● WHAT IS EXPECTED
Your answer should hold each line of the material that contains the word "Reuter".

● RECORDS FOR THE EXERCISE
■ ■ ■

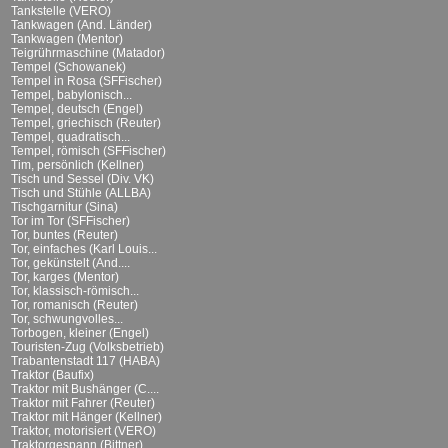
Tankstelle (VERO)
Tankwagen (And. Länder)
Tankwagen (Mentor)
Teigrührmaschine (Matador)
Tempel (Schowanek)
Tempel in Rosa (SFFischer)
Tempel, babylonisch...
Tempel, deutsch (Engel)
Tempel, griechisch (Reuter)
Tempel, quadratisch...
Tempel, römisch (SFFischer)
Tim, persönlich (Kellner)
Tisch und Sessel (Div. VK)
Tisch und Stühle (ALLBA)
Tischgarnitur (Sina)
Tor im Tor (SFFischer)
Tor, buntes (Reuter)
Tor, einfaches (Karl Louis...
Tor, gekünstelt (And....
Tor, karges (Mentor)
Tor, klassisch-römisch...
Tor, romanisch (Reuter)
Tor, schwungvolles...
Torbogen, kleiner (Engel)
Touristen-Zug (Volksbetrieb)
Trabantenstadt 117 (HABA)
Traktor (Baufix)
Traktor mit Bushänger (C....
Traktor mit Fahrer (Reuter)
Traktor mit Hänger (Kellner)
Traktor, motorisiert (VERO)
Traktorgespann (Bittner)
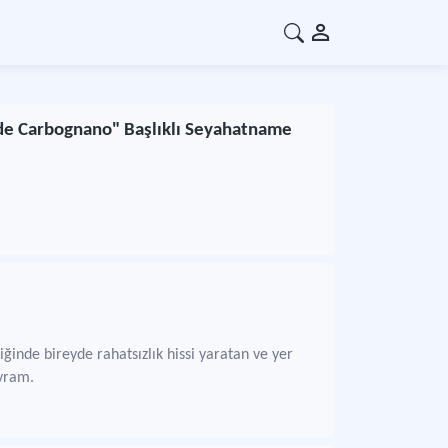
 de Carbognano" Başlıklı Seyahatname
inde bireyde rahatsızlık hissi yaratan ve yer
avram.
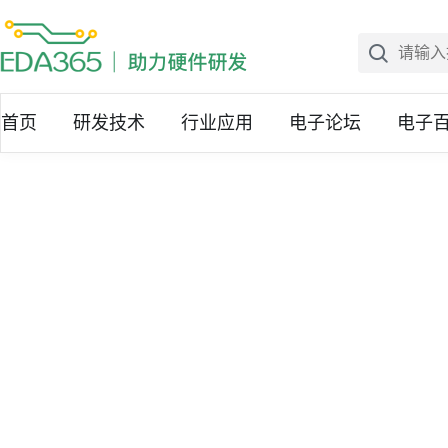
首页
研发技术
行业应用
电子论坛
电子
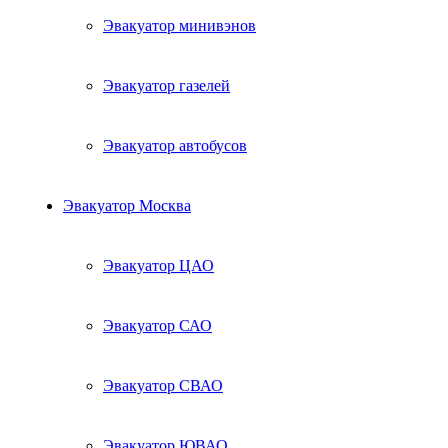
Эвакуатор минивэнов
Эвакуатор газелей
Эвакуатор автобусов
Эвакуатор Москва
Эвакуатор ЦАО
Эвакуатор САО
Эвакуатор СВАО
Эвакуатор ЮВАО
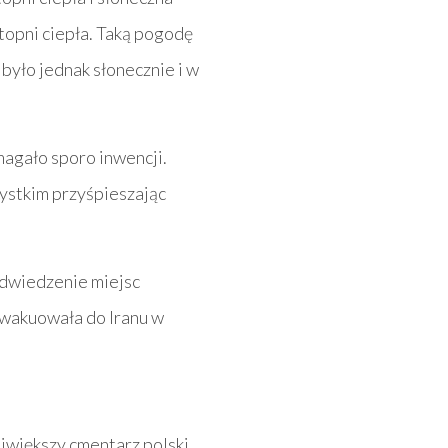
topni ciepła. Taką pogodę
było jednak słonecznie i w
magało sporo inwencji.
ystkim przyśpieszając
odwiedzenie miejsc
 ewakuowała do Iranu w
ajwiększy cmentarz polski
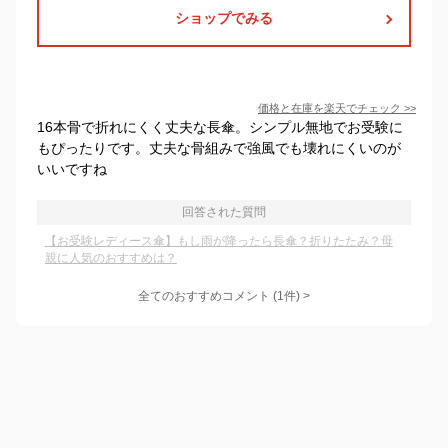
ショップでみる
価格と在庫を
楽天
でチェック
>>
16本骨で折れにくく丈夫な長傘。シンプル無地でお受験に
もぴったりです。丈夫な骨組みで強風でも壊れにくいのが
いいですね
回答された質問
【お受験レディース傘】もし雨が降ったら長傘？折りたたみ？母
親に人気のおすすめは？
全てのおすすめコメント
(
1
件)
>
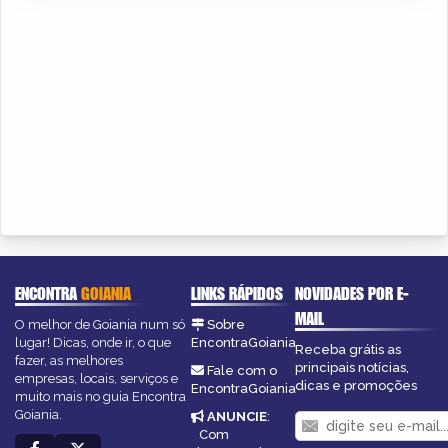
ENCONTRA
GOIANIA
LINKS RÁPIDOS
NOVIDADES POR E-
MAIL
O melhor de Goiania num só
Sobre
lugar! Dicas, onde ir, o que
EncontraGoiania
Receba grátis as
fazer, as melhores
principais notícias,
Fale com o
empresas, locais, serviços e
dicas e promoções
EncontraGoiania
muito mais no guia Encontra
Goiania.
ANUNCIE
:
Com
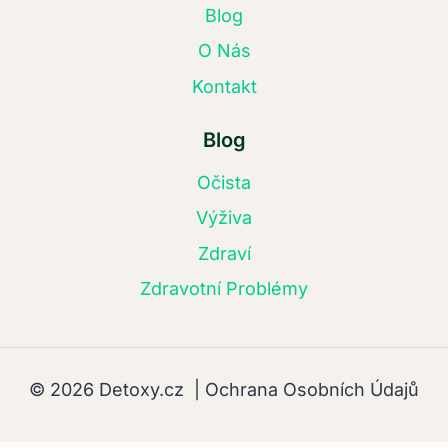
Blog
O Nás
Kontakt
Blog
Očista
Výživa
Zdraví
Zdravotní Problémy
© 2026 Detoxy.cz |
Ochrana Osobních Údajů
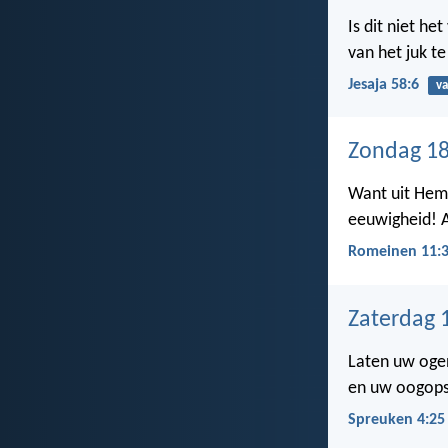
Is dit niet h
van het juk te
Jesaja 58:6
va
Zondag 18
Want uit Hem 
eeuwigheid! 
Romeinen 11:
Zaterdag 
Laten uw oge
en uw oogopsl
Spreuken 4:25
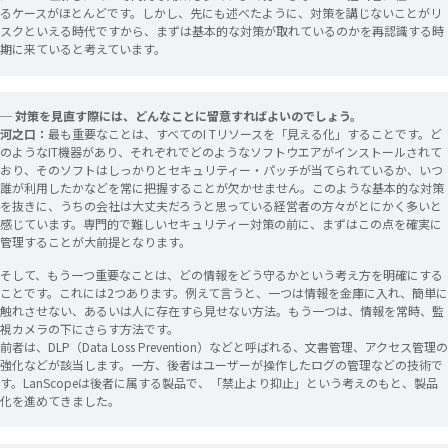
るケースがほとんどです。しかし、先にも述べたように、対策を講じないことがリ
スクといえる時代ですから、まずは基本的な対策が取れているのかを再認識する時
期に来ていると考えています。
─ 対策を見直す際には、どんなことに留意すればよいのでしょう。
河之口：
最も重要なことは、すべてのI Tリソースを「見える化」することです。ど
のようなIT機器があり、それぞれでどのようなソフトウエアがインストールされて
おり、そのソフトはしっかりとセキュリティー・パッチが当てられているか、いつ
誰が利用したかなどを常に把握することが欠かせません。このような基本的な対策
を抜きに、うちの会社は大丈夫だろうと思っている経営者の方々がとにかく多いと
感じています。専門的で難しいセキュリティー対策の前に、まずはこの点を確実に
管理することが大前提となります。
そして、もう一つ重要なことは、どの情報をどう守るかという考え方を明確にする
ことです。これには2つあります。例えて言うと、一つは情報を金庫に入れ、簡単に
触れさせない、あるいは人に存在すら見せない方法。もう一つは、情報を常時、監
視カメラの下にさらす方法です。
前者は、DLP（Data Loss Prevention）などと呼ばれる、文書管理、アクセス管理の
強化などが該当します。一方、後者はユーザーが操作したログの管理などの技術で
す。LanScopeは後者に属する製品で、「禁止より抑止」という考えのもと、製品
化を進めてきました。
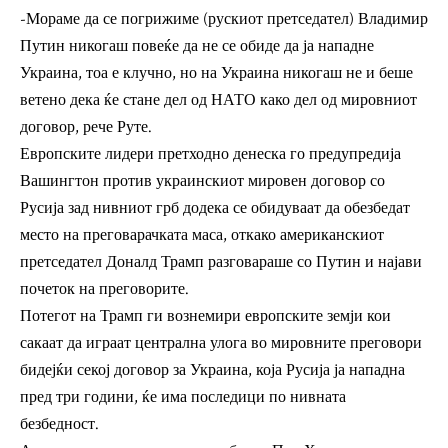
-Мораме да се погрижиме (рускиот претседател) Владимир
Путин никогаш повеќе да не се обиде да ја нападне
Украина, тоа е клучно, но на Украина никогаш не и беше
ветено дека ќе стане дел од НАТО како дел од мировниот
договор, рече Руте.
Европските лидери претходно денеска го предупредија
Вашингтон против украинскиот мировен договор со
Русија зад нивниот грб додека се обидуваат да обезбедат
место на преговарачката маса, откако американскиот
претседател Доналд Трамп разговараше со Путин и најави
почеток на преговорите.
Потегот на Трамп ги вознемири европските земји кои
сакаат да играат централна улога во мировните преговори
бидејќи секој договор за Украина, која Русија ја нападна
пред три години, ќе има последици по нивната
безбедност.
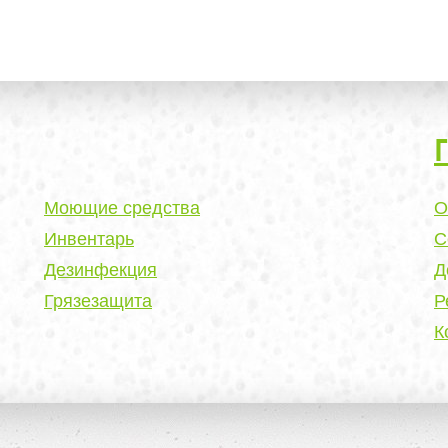
Моющие средства
О
Инвентарь
С
Дезинфекция
Д
Грязезащита
Р
К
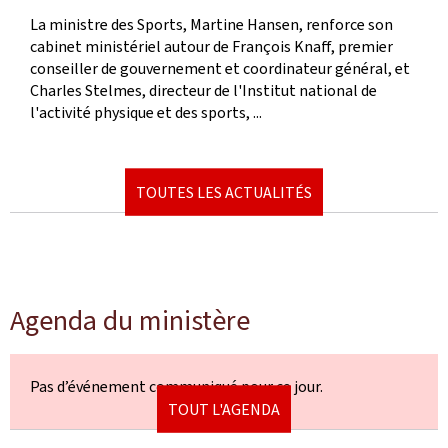
de
La ministre des Sports, Martine Hansen, renforce son
publication
cabinet ministériel autour de François Knaff, premier
conseiller de gouvernement et coordinateur général, et
Charles Stelmes, directeur de l'Institut national de
l'activité physique et des sports, ...
TOUTES LES ACTUALITÉS
Agenda du ministère
Pas d’événement communiqué pour ce jour.
TOUT L'AGENDA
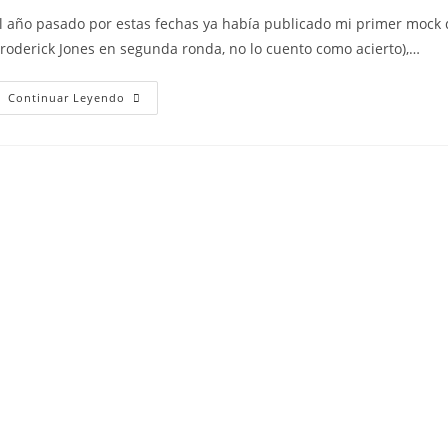
l año pasado por estas fechas ya había publicado mi primer mock d
roderick Jones en segunda ronda, no lo cuento como acierto),…
Continuar Leyendo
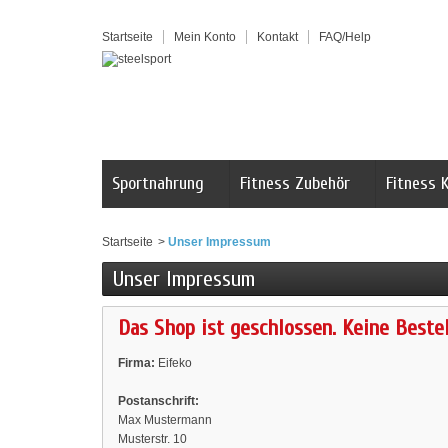
Startseite
Mein Konto
Kontakt
FAQ/Help
Sportnahrung
Fitness Zubehör
Fitness 
Startseite
>
Unser Impressum
Unser Impressum
Das Shop ist geschlossen. Keine Beste
Firma:
Eifeko
Postanschrift:
Max Mustermann
Musterstr. 10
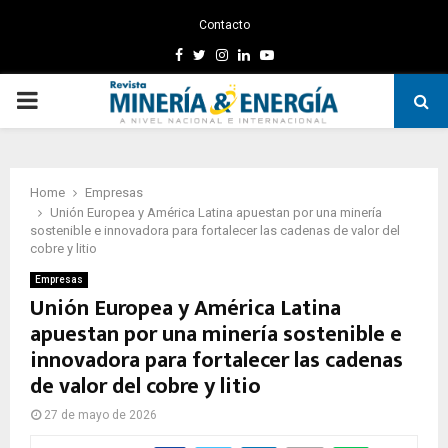
Contacto
Facebook
Twitter
Instagram
Linkedin
Youtube
PRIMARY
MENU
Home
Empresas
Unión Europea y América Latina apuestan por una minería
sostenible e innovadora para fortalecer las cadenas de valor del
cobre y litio
Empresas
Unión Europea y América Latina
apuestan por una minería sostenible e
innovadora para fortalecer las cadenas
de valor del cobre y litio
27 de mayo de 2026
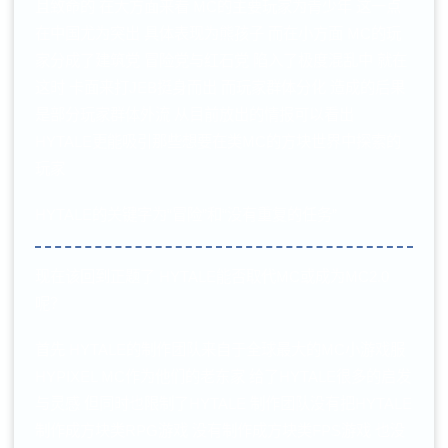
且致命的 在大方面来看 MC的主要玩家为青少年 这一点
在中国尤为突出 具体表现为熊孩子 而在小方面 MC的玩
家分成了建筑党 冒险党与红石党 陷入了极度混乱中 就在
这时 卡面来打JEB挺身而出 而玩家群体分化 造成的后果
是部分玩家群体外流 从目前放出的情报可以看出
HYTALE更能吸引那些想要在类MC的方块世界中探索的
玩家
HYTALE的关键字为“冒险”和“没有重复的任务”
现在该回到正题了 HYTALE能否取代MC或成为MC2.0
呢？
首先 HYTALE的制作团队来自于全球最大的MC小游戏服
HYPIXEL MC作为他们的老东家 给了HYTALE很多的启发
与灵感 但同时也限制了HYTALE 制作团队没有把HYTALE
制作成方块类RPG游戏 没有制作成方块类FPS游戏 也没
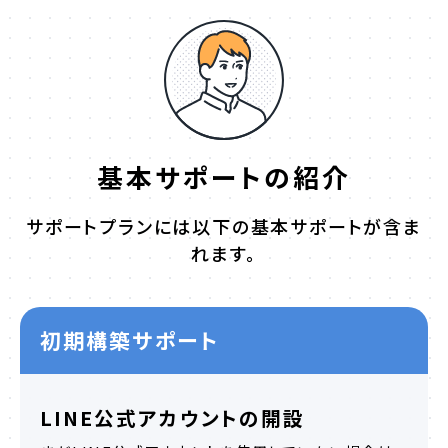
基本サポートの紹介
サポートプランには以下の基本サポートが含ま
れます。
初期構築サポート
LINE公式アカウントの開設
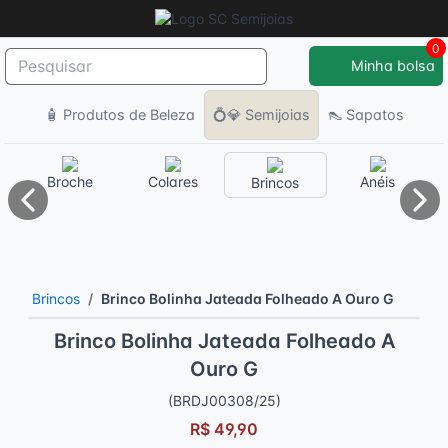
0
Minha bolsa
🧴 Produtos de Beleza
💍💎 Semijoias
👠 Sapatos
Broche
Colares
Anéis
Brincos
Anterior
Pró
Brincos
Brinco Bolinha Jateada Folheado A Ouro G
Brinco Bolinha Jateada Folheado A
Ouro G
(BRDJ00308/25)
R$ 49,90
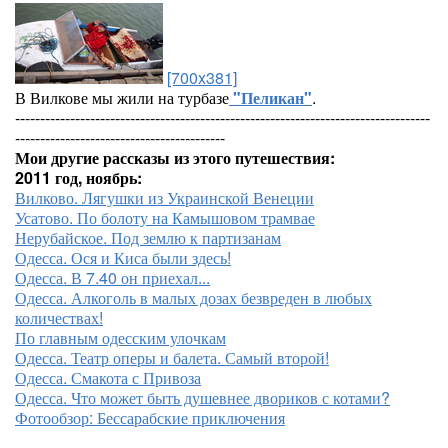
[700x381]
В Вилкове мы жили на турбазе
"Пеликан"
.
-----------------------------------------------------------------------------------
------------------------------------------
Мои другие рассказы из этого путешествия:
2011 год, ноябрь:
Вилково. Лягушки из Украинской Венеции
Усатово. По болоту на Камышовом трамвае
Нерубайское. Под землю к партизанам
Одесса. Ося и Киса были здесь!
Одесса. В 7.40 он приехал...
Одесса. Алкоголь в малых дозах безвреден в любых
количествах!
По главным одесским улочкам
Одесса. Театр оперы и балета. Самый второй!
Одесса. Смакота с Привоза
Одесса. Что может быть душевнее двориков с котами?
Фотообзор: Бессарабские приключения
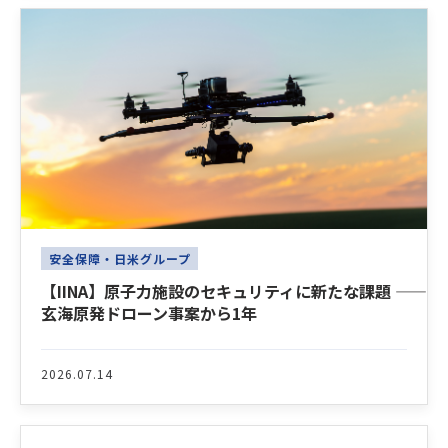
安全保障・日米グループ
【IINA】原子力施設のセキュリティに新たな課題 ――
玄海原発ドローン事案から1年
2026.07.14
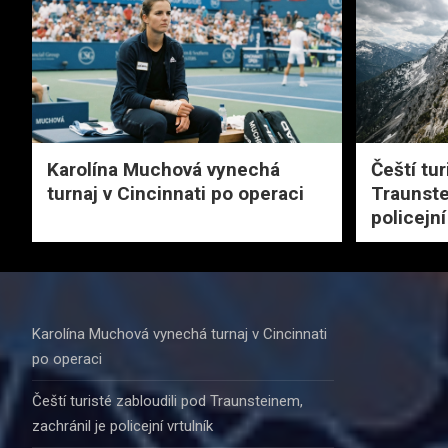
Karolína Muchová vynechá
Čeští tur
turnaj v Cincinnati po operaci
Traunste
policejní
Karolína Muchová vynechá turnaj v Cincinnati
po operaci
Čeští turisté zabloudili pod Traunsteinem,
zachránil je policejní vrtulník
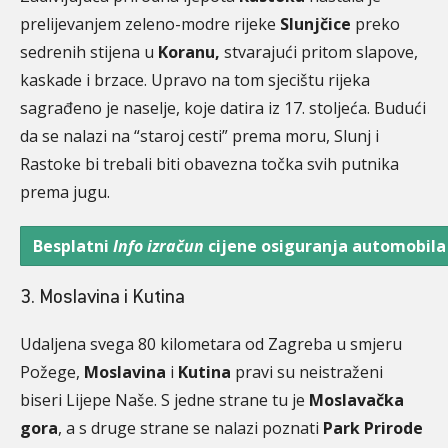
prelijevanjem zeleno-modre rijeke
Slunjčice
preko
sedrenih stijena u
Koranu,
stvarajući pritom slapove,
kaskade i brzace. Upravo na tom sjecištu rijeka
sagrađeno je naselje, koje datira iz 17. stoljeća. Budući
da se nalazi na “staroj cesti” prema moru, Slunj i
Rastoke bi trebali biti obavezna točka svih putnika
prema jugu.
Besplatni
Info izračun
cijene osiguranja automobila 
3. Moslavina i Kutina
Udaljena svega 80 kilometara od Zagreba u smjeru
Požege,
Moslavina
i
Kutina
pravi su neistraženi
biseri Lijepe Naše. S jedne strane tu je
Moslavačka
gora
, a s druge strane se nalazi poznati
Park Prirode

■ ■ ■

● EXERCISE RESULT
Tempel, griechisch (Reuter)
Tor, buntes (Reuter)
Tor, romanisch (Reuter)
Traktor mit Fahrer (Reuter)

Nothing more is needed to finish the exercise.